(Records contained in a dataset)
[Start of section]

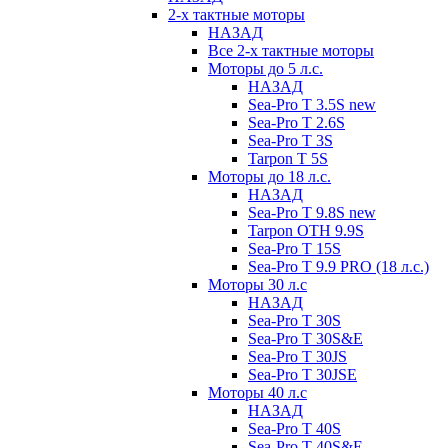
2-х тактные моторы
НАЗАД
Все 2-х тактные моторы
Моторы до 5 л.с.
НАЗАД
Sea-Pro T 3.5S new
Sea-Pro T 2.6S
Sea-Pro T 3S
Tarpon T 5S
Моторы до 18 л.с.
НАЗАД
Sea-Pro T 9.8S new
Tarpon OTH 9.9S
Sea-Pro T 15S
Sea-Pro T 9.9 PRO (18 л.с.)
Моторы 30 л.с
НАЗАД
Sea-Pro T 30S
Sea-Pro T 30S&E
Sea-Pro T 30JS
Sea-Pro T 30JSE
Моторы 40 л.с
НАЗАД
Sea-Pro T 40S
Sea-Pro T 40S&E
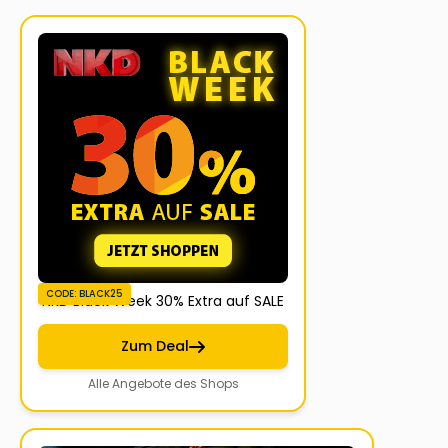
CODE: BLACK25
NKD Black Week 30% Extra auf SALE
Zum Deal
Alle Angebote des Shops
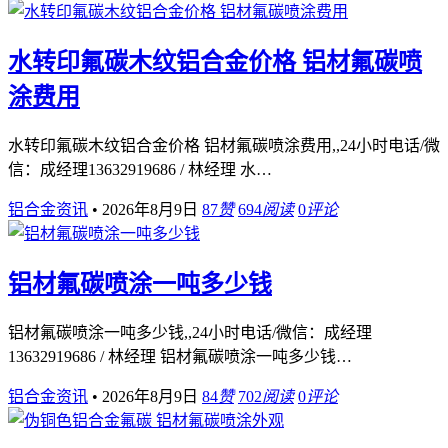
水转印氟碳木纹铝合金价格 铝材氟碳喷
涂费用
水转印氟碳木纹铝合金价格 铝材氟碳喷涂费用,,24小时电话/微
信：成经理13632919686 / 林经理 水…
铝合金资讯
•
2026年8月9日
87
赞
694
阅读
0
评论
铝材氟碳喷涂一吨多少钱
铝材氟碳喷涂一吨多少钱,,24小时电话/微信：成经理
13632919686 / 林经理 铝材氟碳喷涂一吨多少钱…
铝合金资讯
•
2026年8月9日
84
赞
702
阅读
0
评论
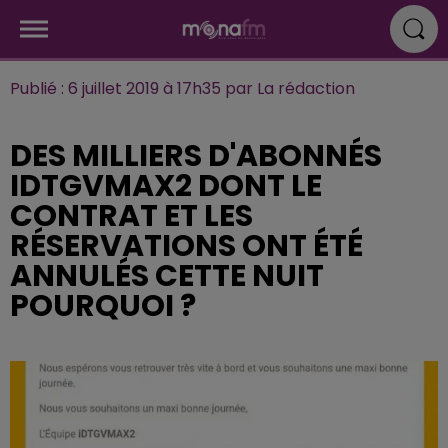
Publié : 6 juillet 2019 à 17h35 par La rédaction
DES MILLIERS D'ABONNÉS
IDTGVMAX2 DONT LE
CONTRAT ET LES
RÉSERVATIONS ONT ÉTÉ
ANNULÉS CETTE NUIT
POURQUOI ?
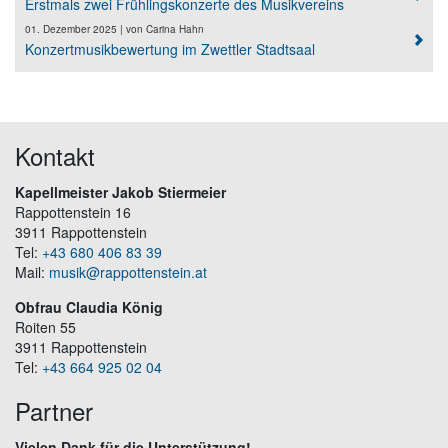
Erstmals zwei Frühlingskonzerte des Musikvereins
01. Dezember 2025
| von
Carina Hahn
Konzertmusikbewertung im Zwettler Stadtsaal
Kontakt
Kapellmeister Jakob Stiermeier
Rappottenstein 16
3911 Rappottenstein
Tel:
+43 680 406 83 39
Mail:
musik@rappottenstein.at
Obfrau Claudia König
Roiten 55
3911 Rappottenstein
Tel:
+43 664 925 02 04
Partner
Vielen Dank für die Unterstützung!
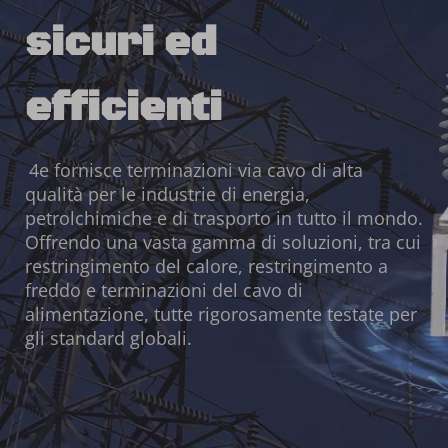
sicuri ed 
efficienti
4e fornisce terminazioni via cavo di alta 
qualità per le industrie di energia, 
petrolchimiche e di trasporto in tutto il mondo. 
Offrendo una vasta gamma di soluzioni, tra cui 
restringimento del calore, restringimento a 
freddo e terminazioni del cavo di 
alimentazione, tutte rigorosamente testate per 
gli standard globali.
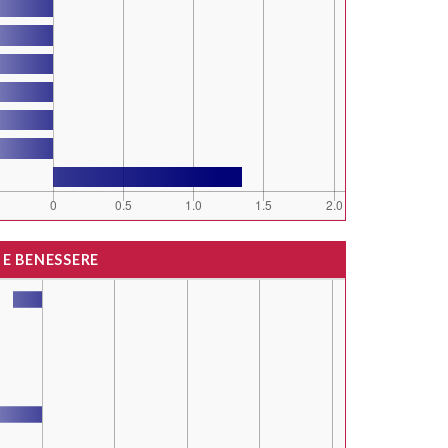
 E BENESSERE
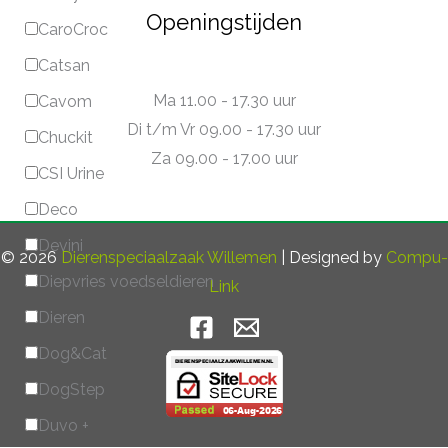
Openingstijden
CaroCroc
Catsan
Ma 11.00 - 17.30 uur
Cavom
Di t/m Vr 09.00 - 17.30 uur
Chuckit
Za 09.00 - 17.00 uur
CSI Urine
Deco
Devini
© 2026
Dierenspeciaalzaak Willemen
| Designed by
Compu-
Diepvries voedseldieren
Link
Dieren
Dog&Cat
DogStep
Duvo +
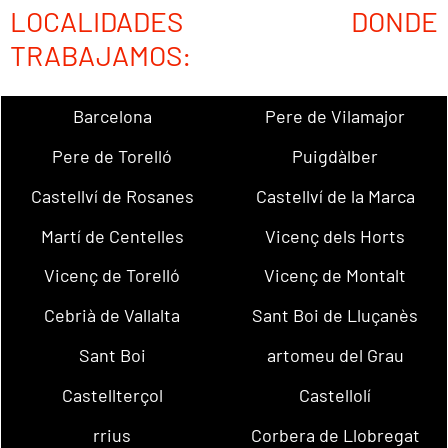
LOCALIDADES DONDE
TRABAJAMOS:
Barcelona
Pere de Vilamajor
Pere de Torelló
Puigdàlber
Castellví de Rosanes
Castellví de la Marca
Martí de Centelles
Vicenç dels Horts
Vicenç de Torelló
Vicenç de Montalt
Cebrià de Vallalta
Sant Boi de Lluçanès
Sant Boi
artomeu del Grau
Castellterçol
Castellolí
rrius
Corbera de Llobregat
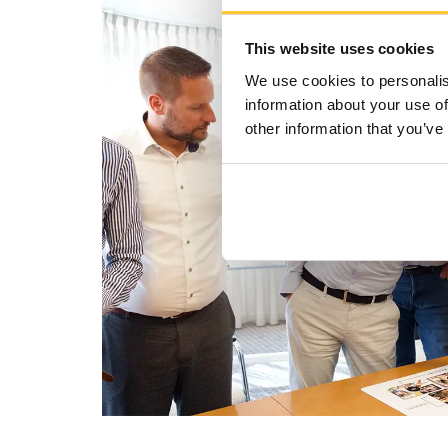
This website uses cookies
We use cookies to personalis
information about your use of
other information that you’ve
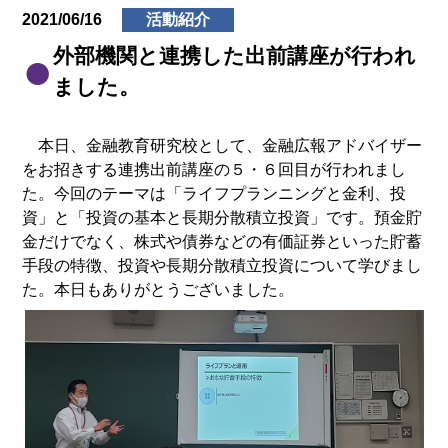
2021/06/16
活動紹介
外部機関と連携した出前講座が行われ
ました。
本日、金融教育研究校として、金融広報アドバイザー
をお招きする連携出前講座の５・６回目が行われまし
た。今回のテーマは「ライフプランニングと金利、投
資」と「投資の基本と長期分散積立投資」です。預金貯
金だけでなく、株式や債券などの有価証券といった貯蓄
手段の特徴、投資や長期分散積立投資について学びまし
た。本日もありがとうございました。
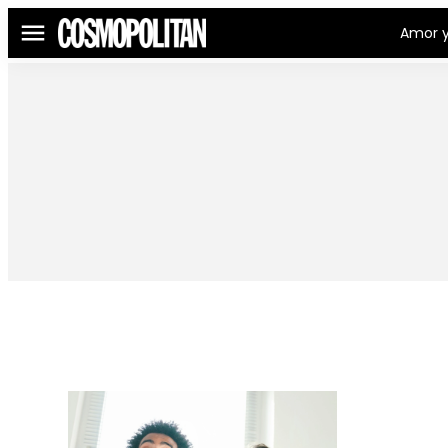
Amor y
Menú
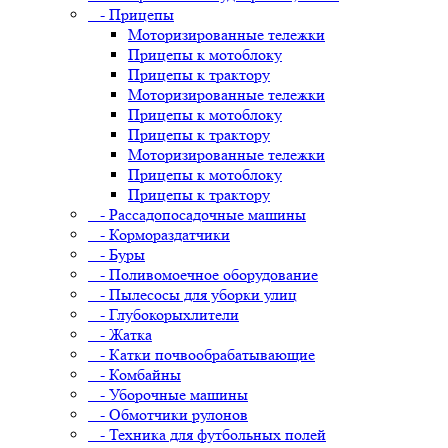
- Прицепы
Моторизированные тележки
Прицепы к мотоблоку
Прицепы к трактору
Моторизированные тележки
Прицепы к мотоблоку
Прицепы к трактору
Моторизированные тележки
Прицепы к мотоблоку
Прицепы к трактору
- Рассадопосадочные машины
- Кормораздатчики
- Буры
- Поливомоечное оборудование
- Пылесосы для уборки улиц
- Глубокорыхлители
- Жатка
- Катки почвообрабатывающие
- Комбайны
- Уборочные машины
- Обмотчики рулонов
- Техника для футбольных полей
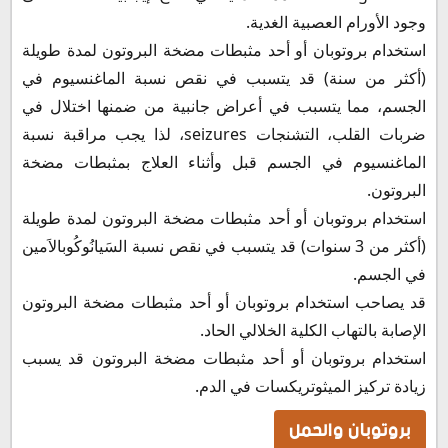
وجود الأورام العصبية الغدية.
استخدام بروتوبان أو أحد مثبطات مضخة البروتون لمدة طويلة
(أكثر من سنة) قد يتسبب في نقص نسبة الماغنسيوم في
الجسم، مما يتسبب في أعراض جانبية من ضمنها اختلال في
ضربات القلب، التشنجات seizures، لذا يجب مراقبة نسبة
الماغنسيوم في الجسم قبل وأثناء العلاج بمثبطات مضخة
البروتون.
استخدام بروتوبان أو أحد مثبطات مضخة البروتون لمدة طويلة
(أكثر من 3 سنوات) قد يتسبب في نقص نسبة السَيانُوكُوبالاَمين
في الجسم.
قد يصاحب استخدام بروتوبان أو أحد مثبطات مضخة البروتون
الإصابة بالتهاب الكلية الخلالي الحاد.
استخدام بروتوبان أو أحد مثبطات مضخة البروتون قد يسبب
زيادة تركيز الميثوتريكسات في الدم.
بروتوبان والحمل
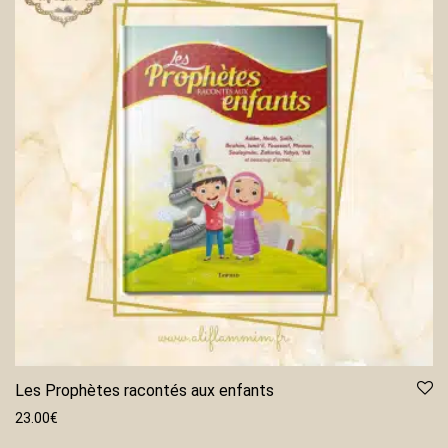
Les Prophètes racontés aux enfants
23.00
€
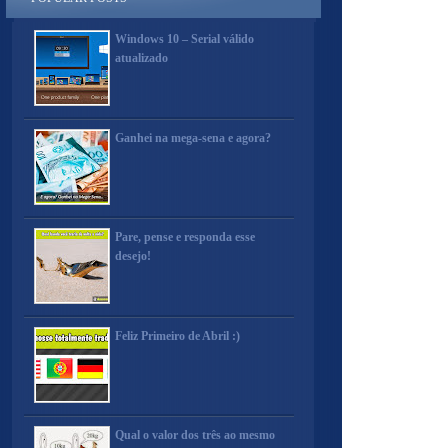
Windows 10 – Serial válido
atualizado
Ganhei na mega-sena e agora?
Pare, pense e responda esse
desejo!
Feliz Primeiro de Abril :)
Qual o valor dos três ao mesmo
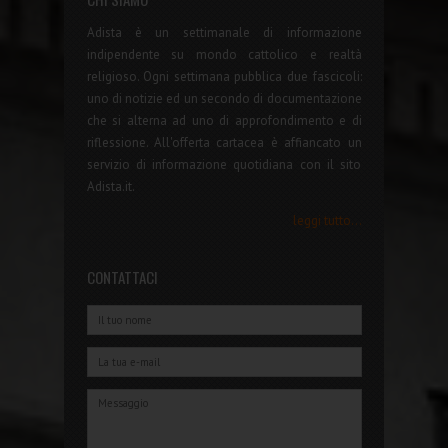
Adista è un settimanale di informazione
indipendente su mondo cattolico e realtà
religioso. Ogni settimana pubblica due fascicoli:
uno di notizie ed un secondo di documentazione
che si alterna ad uno di approfondimento e di
riflessione. All'offerta cartacea è affiancato un
servizio di informazione quotidiana con il sito
Adista.it.
leggi tutto...
CONTATTACI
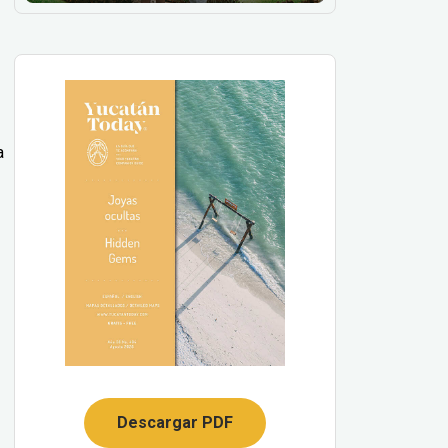
a
Descargar PDF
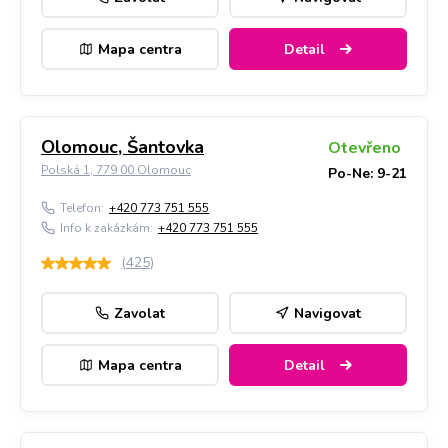
Mapa centra
Detail
Olomouc, Šantovka
Otevřeno
Polská 1, 779 00 Olomouc
Po-Ne: 9-21
Telefon:
+420 773 751 555
Info k zakázkám:
+420 773 751 555
(
425
)
Zavolat
Navigovat
Mapa centra
Detail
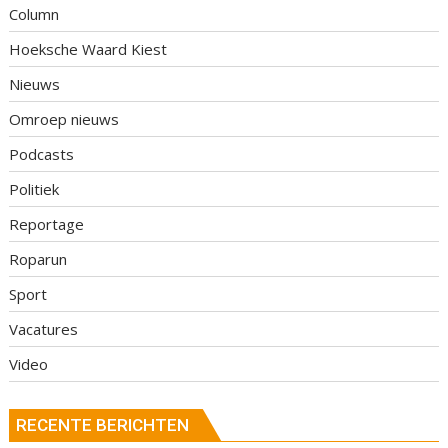
Column
Hoeksche Waard Kiest
Nieuws
Omroep nieuws
Podcasts
Politiek
Reportage
Roparun
Sport
Vacatures
Video
RECENTE BERICHTEN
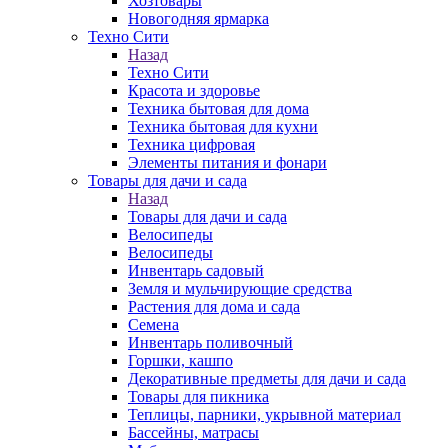
Хозтовары
Новогодняя ярмарка
Техно Сити
Назад
Техно Сити
Красота и здоровье
Техника бытовая для дома
Техника бытовая для кухни
Техника цифровая
Элементы питания и фонари
Товары для дачи и сада
Назад
Товары для дачи и сада
Велосипеды
Велосипеды
Инвентарь садовый
Земля и мульчирующие средства
Растения для дома и сада
Семена
Инвентарь поливочный
Горшки, кашпо
Декоративные предметы для дачи и сада
Товары для пикника
Теплицы, парники, укрывной материал
Бассейны, матрасы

[End of section]

EXERCISE DIRECTIONS
Transcribe the data exactly and leave no picture in the copy.

RESPONSE
2-х тактные моторы
НАЗАД
Все 2-х тактные моторы
Моторы до 5 л.с.
НАЗАД
Sea-Pro T 3.5S new
Sea-Pro T 2.6S
Sea-Pro T 3S
Tarpon T 5S
Моторы до 18 л.с.
НАЗАД
Sea-Pro T 9.8S new
Tarpon OTH 9.9S
Sea-Pro T 15S
Sea-Pro T 9.9 PRO (18 л.с.)
Моторы 30 л.с
НАЗАД
Sea-Pro T 30S
Sea-Pro T 30S&E
Sea-Pro T 30JS
Sea-Pro T 30JSE
Моторы 40 л.с
НАЗАД
Sea-Pro T 40S
Sea-Pro T 40S&E
CODE: BLACK25
NKD Black Week 30% Extra auf SALE
Zum Deal
Alle Angebote des Shops
水转印氟碳木纹铝合金价格 铝材氟碳喷
涂费用
水转印氟碳木纹铝合金价格 铝材氟碳喷涂费用,,24小时电话/微
信：成经理13632919686 / 林经理 水…
铝合金资讯
•
2026年8月9日
87
赞
694
阅读
0
评论
铝材氟碳喷涂一吨多少钱
铝材氟碳喷涂一吨多少钱,,24小时电话/微信：成经理
13632919686 / 林经理 铝材氟碳喷涂一吨多少钱…
铝合金资讯
•
2026年8月9日
84
赞
702
阅读
0
评论
Publié : 6 juillet 2019 à 17h35 par La rédaction
DES MILLIERS D'ABONNÉS
IDTGVMAX2 DONT LE
CONTRAT ET LES
RÉSERVATIONS ONT ÉTÉ
ANNULÉS CETTE NUIT
POURQUOI ?
Erstmals zwei Frühlingskonzerte des Musikvereins
01. Dezember 2025
| von
Carina Hahn
Konzertmusikbewertung im Zwettler Stadtsaal
Kontakt
Kapellmeister Jakob Stiermeier
Rappottenstein 16
3911 Rappottenstein
Tel:
+43 680 406 83 39
Mail:
musik@rappottenstein.at
Obfrau Claudia König
Roiten 55
3911 Rappottenstein
Tel:
+43 664 925 02 04
Partner
Vielen Dank für die Unterstützung!
sicuri ed 
efficienti
4e fornisce terminazioni via cavo di alta 
qualità per le industrie di energia, 
petrolchimiche e di trasporto in tutto il mondo. 
Offrendo una vasta gamma di soluzioni, tra cui 
restringimento del calore, restringimento a 
freddo e terminazioni del cavo di 
alimentazione, tutte rigorosamente testate per 
gli standard globali.
 E BENESSERE
Openingstijden
CaroCroc
Catsan
Ma 11.00 - 17.30 uur
Cavom
Di t/m Vr 09.00 - 17.30 uur
Chuckit
Za 09.00 - 17.00 uur
CSI Urine
Deco
Devini
© 2026
Dierenspeciaalzaak Willemen
| Designed by
Compu-
Diepvries voedseldieren
Link
Dieren
Dog&Cat
DogStep
Duvo +
LOCALIDADES DONDE
TRABAJAMOS:
Barcelona
Pere de Vilamajor
Pere de Torelló
Puigdàlber
Castellví de Rosanes
Castellví de la Marca
Martí de Centelles
Vicenç dels Horts
Vicenç de Torelló
Vicenç de Montalt
Cebrià de Vallalta
Sant Boi de Lluçanès
Sant Boi
artomeu del Grau
Castellterçol
Castellolí
rrius
Corbera de Llobregat
This website uses cookies
We use cookies to personalis
information about your use of
other information that you’ve
2021/06/16
活動紹介
外部機関と連携した出前講座が行われ
ました。
本日、金融教育研究校として、金融広報アドバイザー
をお招きする連携出前講座の５・６回目が行われまし
た。今回のテーマは「ライフプランニングと金利、投
資」と「投資の基本と長期分散積立投資」です。預金貯
金だけでなく、株式や債券などの有価証券といった貯蓄
手段の特徴、投資や長期分散積立投資について学びまし
た。本日もありがとうございました。
Amor y
Menú
- Прицепы
Моторизированные тележки
Прицепы к мотоблоку
Прицепы к трактору
Моторизированные тележки
Прицепы к мотоблоку
Прицепы к трактору
Моторизированные тележки
Прицепы к мотоблоку
Прицепы к трактору
- Рассадопосадочные машины
- Кормораздатчики
- Буры
- Поливомоечное оборудование
- Пылесосы для уборки улиц
- Глубокорыхлители
- Жатка
- Катки почвообрабатывающие
- Комбайны
- Уборочные машины
- Обмотчики рулонов
- Техника для футбольных полей
وجود الأورام العصبية الغدية.
استخدام بروتوبان أو أحد مثبطات مضخة البروتون لمدة طويلة
(أكثر من سنة) قد يتسبب في نقص نسبة الماغنسيوم في
الجسم، مما يتسبب في أعراض جانبية من ضمنها اختلال في
ضربات القلب، التشنجات seizures، لذا يجب مراقبة نسبة
الماغنسيوم في الجسم قبل وأثناء العلاج بمثبطات مضخة
البروتون.
استخدام بروتوبان أو أحد مثبطات مضخة البروتون لمدة طويلة
(أكثر من 3 سنوات) قد يتسبب في نقص نسبة السَيانُوكُوبالاَمين
في الجسم.
قد يصاحب استخدام بروتوبان أو أحد مثبطات مضخة البروتون
الإصابة بالتهاب الكلية الخلالي الحاد.
استخدام بروتوبان أو أحد مثبطات مضخة البروتون قد يسبب
زيادة تركيز الميثوتريكسات في الدم.
بروتوبان والحمل
Les Prophètes racontés aux enfants
23.00
€
Windows 10 – Serial válido
atualizado
Ganhei na mega-sena e agora?
Pare, pense e responda esse
desejo!
Feliz Primeiro de Abril :)
Qual o valor dos três ao mesmo
Adista è un settimanale di informazione
indipendente su mondo cattolico e realtà
religioso. Ogni settimana pubblica due fascicoli:
uno di notizie ed un secondo di documentazione
che si alterna ad uno di approfondimento e di
riflessione. All'offerta cartacea è affiancato un
servizio di informazione quotidiana con il sito
Adista.it.
leggi tutto...
CONTATTACI
a
Descargar PDF
Mapa centra
Detail
Olomouc, Šantovka
Otevřeno
Polská 1, 779 00 Olomouc
Po-Ne: 9-21
Telefon:
+420 773 751 555
Info k zakázkám:
+420 773 751 555
(
425
)
Zavolat
Navigovat
Mapa centra
Detail
Column
Hoeksche Waard Kiest
Nieuws
Omroep nieuws
Podcasts
Politiek
Reportage
Roparun
Sport
Vacatures
Video
RECENTE BERICHTEN
Хозтовары
Новогодняя ярмарка
Техно Сити
Назад
Техно Сити
Красота и здоровье
Техника бытовая для дома
Техника бытовая для кухни
Техника цифровая
Элементы питания и фонари
Товары для дачи и сада
Назад
Товары для дачи и сада
Велосипеды
Велосипеды
Инвентарь садовый
Земля и мульчирующие средства
Растения для дома и сада
Семена
Инвентарь поливочный
Горшки, кашпо
Декоративные предметы для дачи и сада
Товары для пикника
Теплицы, парники, укрывной материал
Бассейны, матрасы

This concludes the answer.